TASK TO CARRY OUT => Copy out all lines in the material below that contain the string "Bridgetown".

DATA EXTRACT =>
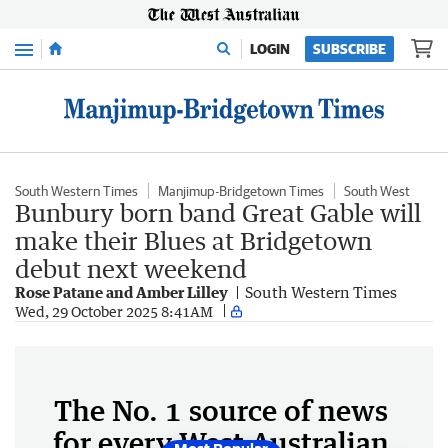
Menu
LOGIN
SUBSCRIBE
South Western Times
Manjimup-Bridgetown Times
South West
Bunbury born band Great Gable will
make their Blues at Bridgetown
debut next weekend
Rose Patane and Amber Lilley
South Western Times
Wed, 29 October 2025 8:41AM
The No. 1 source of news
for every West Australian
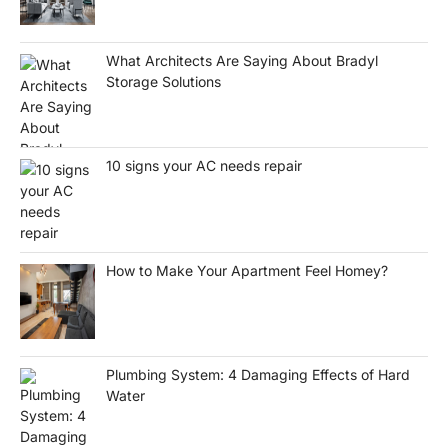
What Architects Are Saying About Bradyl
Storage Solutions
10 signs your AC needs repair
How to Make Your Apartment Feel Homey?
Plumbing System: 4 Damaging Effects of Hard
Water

--

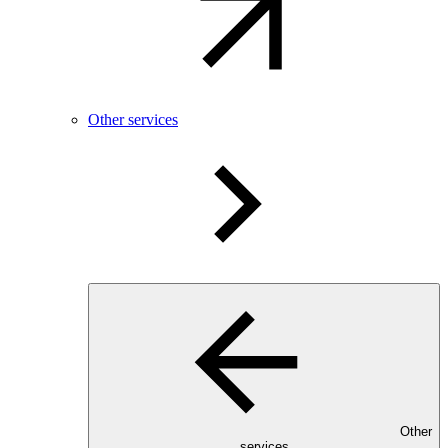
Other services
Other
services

ANSWER TO THE PROBLEM =>
Manjimup-Bridgetown Times
make their Blues at Bridgetown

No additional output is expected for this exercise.